EXERCISE BRIEF: For every record that follows, transcribe the text exactly and leave any image out.
'''
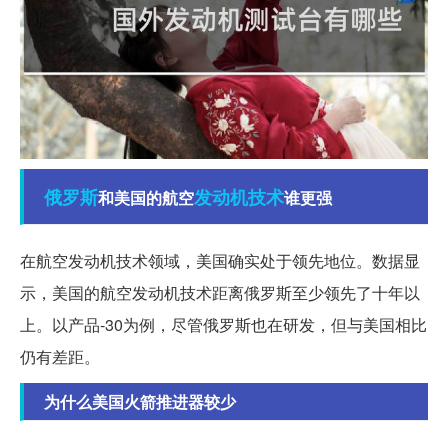
俄罗斯
发动机
技术
和美国的航空
谁更强
在航空发动机技术领域，美国确实处于领先地位。数据显
示，美国的航空发动机技术距离俄罗斯至少领先了十年以
上。以产品-30为例，尽管俄罗斯也在研发，但与美国相比
仍有差距。
为什么美国火箭推进器较少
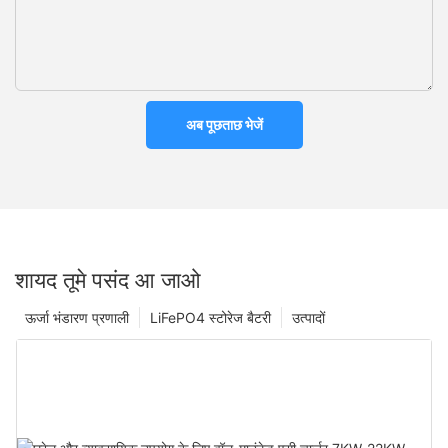
अब पूछताछ भेजें
शायद तूमे पसंद आ जाओ
ऊर्जा भंडारण प्रणाली
LiFePO4 स्टोरेज बैटरी
उत्पादों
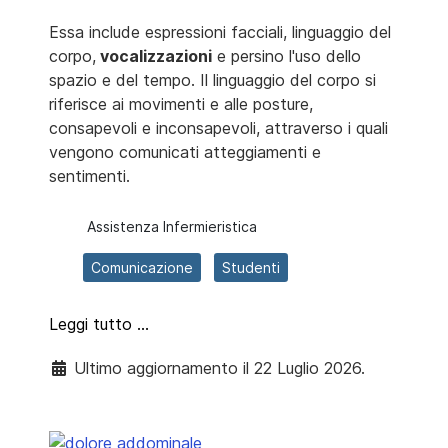
Essa include espressioni facciali, linguaggio del
corpo,
vocalizzazioni
e persino l'uso dello
spazio e del tempo. Il linguaggio del corpo si
riferisce ai movimenti e alle posture,
consapevoli e inconsapevoli, attraverso i quali
vengono comunicati atteggiamenti e
sentimenti.
Assistenza Infermieristica
Comunicazione
Studenti
Leggi tutto …
Ultimo aggiornamento il 22 Luglio 2026.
'''
ANSWER BOX:
俄罗斯
发动机
技术
和美国的航空
谁更强
在航空发动机技术领域，美国确实处于领先地位。数据显
示，美国的航空发动机技术距离俄罗斯至少领先了十年以
上。以产品-30为例，尽管俄罗斯也在研发，但与美国相比
仍有差距。
为什么美国火箭推进器较少
अब पूछताछ भेजें
शायद तूमे पसंद आ जाओ
ऊर्जा भंडारण प्रणाली
LiFePO4 स्टोरेज बैटरी
उत्पादों
Essa include espressioni facciali, linguaggio del
corpo,
vocalizzazioni
e persino l'uso dello
spazio e del tempo. Il linguaggio del corpo si
riferisce ai movimenti e alle posture,
consapevoli e inconsapevoli, attraverso i quali
vengono comunicati atteggiamenti e
sentimenti.
Assistenza Infermieristica
Comunicazione
Studenti
Leggi tutto …
Ultimo aggiornamento il 22 Luglio 2026.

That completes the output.